*Aim of the exercise:*
Go through the entries below. Copy each line in which "Microsoft" appears.

(Data entries)
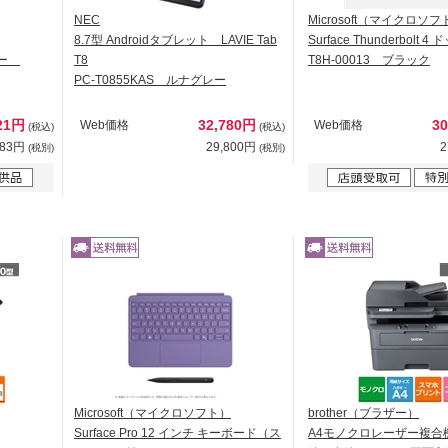
NEC
Microsoft（マイクロソフ
8.7型 Androidタブレット LAVIE Tab
Surface Thunderbolt 4
ルバー
T8
T8H-00013 ブラック
PC-T0855KAS ルナグレー
221円
32,780円
3
Web価格
Web価格
(税込)
(税込)
383円
29,800円
2
(税別)
(税別)
Microsoft（マイクロソフト）
brother（ブラザー）
Surface Pro 12 インチ キーボード（ス
A4モノクロレーザー複合機(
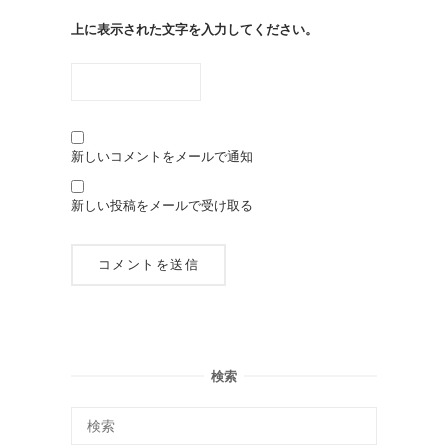
上に表示された文字を入力してください。
新しいコメントをメールで通知
新しい投稿をメールで受け取る
検索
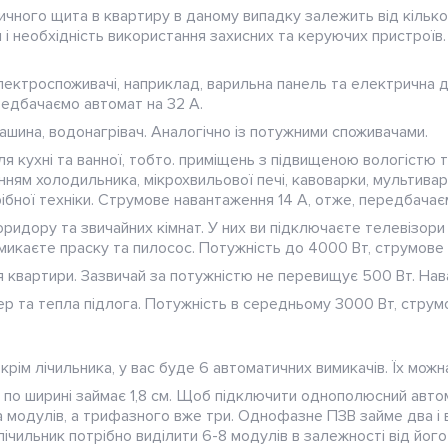
ичного щита в квартиру в даному випадку залежить від кількос
 і необхідність використання захисних та керуючих пристроїв
лектроспоживачі, наприклад, варильна панель та електрична 
редбачаємо автомат на 32 А.
ашина, водонагрівач. Аналогічно із потужними споживачами.
я кухні та ванної, тобто. приміщень з підвищеною вологістю 
нням холодильника, мікрохвильової печі, кавоварки, мультива
рібної техніки. Струмове навантаження 14 А, отже, передбачає
ридору та звичайних кімнат. У них ви підключаєте телевізори
вмикаєте праску та пилосос. Потужність до 4000 Вт, струмове
я квартири. Зазвичай за потужністю не перевищує 500 Вт. Нав
р та тепла підлога. Потужність в середньому 3000 Вт, струмо
, крім лічильника, у вас буде 6 автоматичних вимикачів. Їх мо
по ширині займає 1,8 см. Щоб підключити однополюсний авт
а модулів, а трифазного вже три. Однофазне ПЗВ займе два і 
 лічильник потрібно виділити 6-8 модулів в залежності від йог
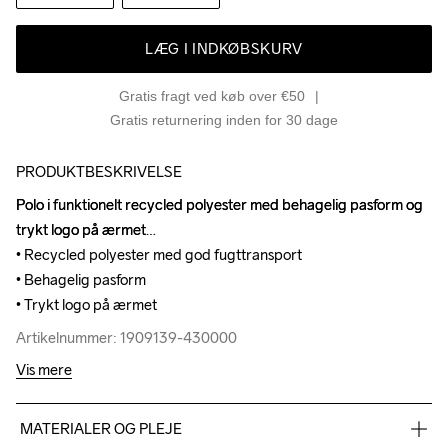
LÆG I INDKØBSKURV
Gratis fragt ved køb over €50
Gratis returnering inden for 30 dage
PRODUKTBESKRIVELSE
Polo i funktionelt recycled polyester med behagelig pasform og 
Polo i funktionelt recycled polyester med behagelig pasform og 
trykt logo på ærmet

trykt logo på ærmet

• Recycled polyester med god fugttransport

• Recycled polyester med god fugttransport

• Behagelig pasform

• Behagelig pasform

• Trykt logo på ærmet
• Trykt logo på ærmet
Artikelnummer: 1909139-430000
Artikelnummer: 1909139-430000
Vis mere
MATERIALER OG PLEJE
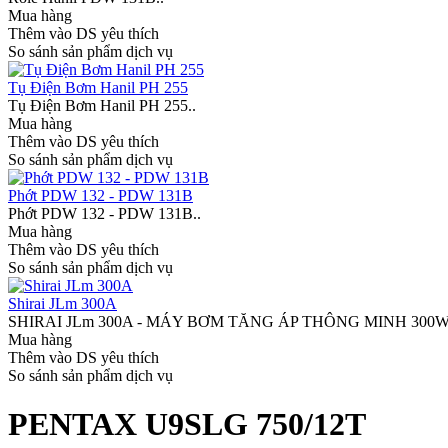
Mua hàng
Thêm vào DS yêu thích
So sánh sản phẩm dịch vụ
Tụ Điện Bơm Hanil PH 255
Tụ Điện Bơm Hanil PH 255..
Mua hàng
Thêm vào DS yêu thích
So sánh sản phẩm dịch vụ
Phớt PDW 132 - PDW 131B
Phớt PDW 132 - PDW 131B..
Mua hàng
Thêm vào DS yêu thích
So sánh sản phẩm dịch vụ
Shirai JLm 300A
SHIRAI JLm 300A - MÁY BƠM TĂNG ÁP THÔNG MINH 300W Shirai
Mua hàng
Thêm vào DS yêu thích
So sánh sản phẩm dịch vụ
PENTAX U9SLG 750/12T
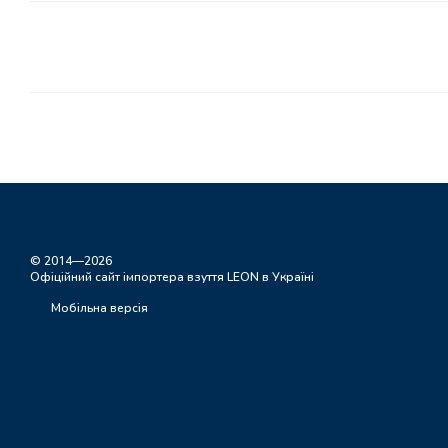
© 2014—2026
Офіційний сайт імпортера взуття LEON в Україні
Мобільна версія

*Your response:*
Microsoft（マイクロソフ
Microsoft（マイクロソフト）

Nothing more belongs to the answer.